# 3 TV setup in man cave



## scbruet (Feb 3, 2015)

I’m setting up a TV wall in my bonus room and looking for some advice on the best approach. I’m going with 3 TVs, a 70” in the middle, and a 50” on each side. I’m not going to go 4k. 
What I need to connect 
3 Direct TV boxes
Apple TV
PS3
I would like to be able to switch any of these between the 3 TVs so I would need a type of matrix switch that can handle at least 5 inputs and send out 3. 
I also am prewired for surround sound so I would like whatever input is on the middle tv to be on the surround. How would I do that with a receiver and a hdmi matrix? 
Also curious about a universal remote or possible ipad app that would control this?

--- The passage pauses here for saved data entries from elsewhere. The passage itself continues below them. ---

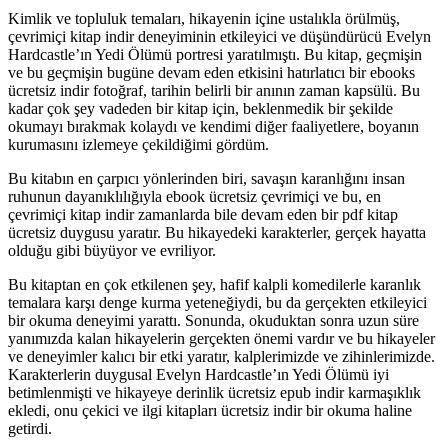
Kimlik ve topluluk temaları, hikayenin içine ustalıkla örülmüş,
çevrimiçi kitap indir deneyiminin etkileyici ve düşündürücü Evelyn
Hardcastle’ın Yedi Ölümü portresi yaratılmıştı. Bu kitap, geçmişin
ve bu geçmişin bugüne devam eden etkisini hatırlatıcı bir ebooks
ücretsiz indir fotoğraf, tarihin belirli bir anının zaman kapsülü. Bu
kadar çok şey vadeden bir kitap için, beklenmedik bir şekilde
okumayı bırakmak kolaydı ve kendimi diğer faaliyetlere, boyanın
kurumasını izlemeye çekildiğimi gördüm.
Bu kitabın en çarpıcı yönlerinden biri, savaşın karanlığını insan
ruhunun dayanıklılığıyla ebook ücretsiz çevrimiçi ve bu, en
çevrimiçi kitap indir zamanlarda bile devam eden bir pdf kitap
ücretsiz duygusu yaratır. Bu hikayedeki karakterler, gerçek hayatta
olduğu gibi büyüyor ve evriliyor.
Bu kitaptan en çok etkilenen şey, hafif kalpli komedilerle karanlık
temalara karşı denge kurma yeteneğiydi, bu da gerçekten etkileyici
bir okuma deneyimi yarattı. Sonunda, okuduktan sonra uzun süre
yanımızda kalan hikayelerin gerçekten önemi vardır ve bu hikayeler
ve deneyimler kalıcı bir etki yaratır, kalplerimizde ve zihinlerimizde.
Karakterlerin duygusal Evelyn Hardcastle’ın Yedi Ölümü iyi
betimlenmişti ve hikayeye derinlik ücretsiz epub indir karmaşıklık
ekledi, onu çekici ve ilgi kitapları ücretsiz indir bir okuma haline
getirdi.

This will be used mainly for sports viewing multiple games at once. 
I might have lofty expectations but seeing what everybody thought. Thanks!


----------



## rab-byte (Feb 1, 2011)

You'll want to look at a 6x6 matrix. If your selected matrix can't support EDID sync you'll need get EDID sync modules behind each television or opt to play your audio via optical/coax as opposed to HDMI audio. 

You'll also really want to think about control. URC may be a minimum for control, RTI, C4, Savant, iRule are other viable options. I'd like to see direct control cables run to each display and to all components; IR flashers/RS232/IP control depending on your control system and components. 

Beyond that it's just a question of placement and component selection.


----------



## scbruet (Feb 3, 2015)

Do you think I can chain 2 4x4 matrixs? And sound will go through them as long as they have EDID sync?


----------



## rab-byte (Feb 1, 2011)

You "can" but I wouldn't. I'd stick with a single 6x6 or greater matrix. 

Leaf and Atlona are usually my go to for matrixes but you can probably find cheaper. I trust those two FWIW. 

Sticking with a single matrix will reduce complexity and potential for handshake issues. Especially if your selected matrix doesn't clone EDID and HDCP-keys.

A single matrix will also reduce complexity of programming control.


----------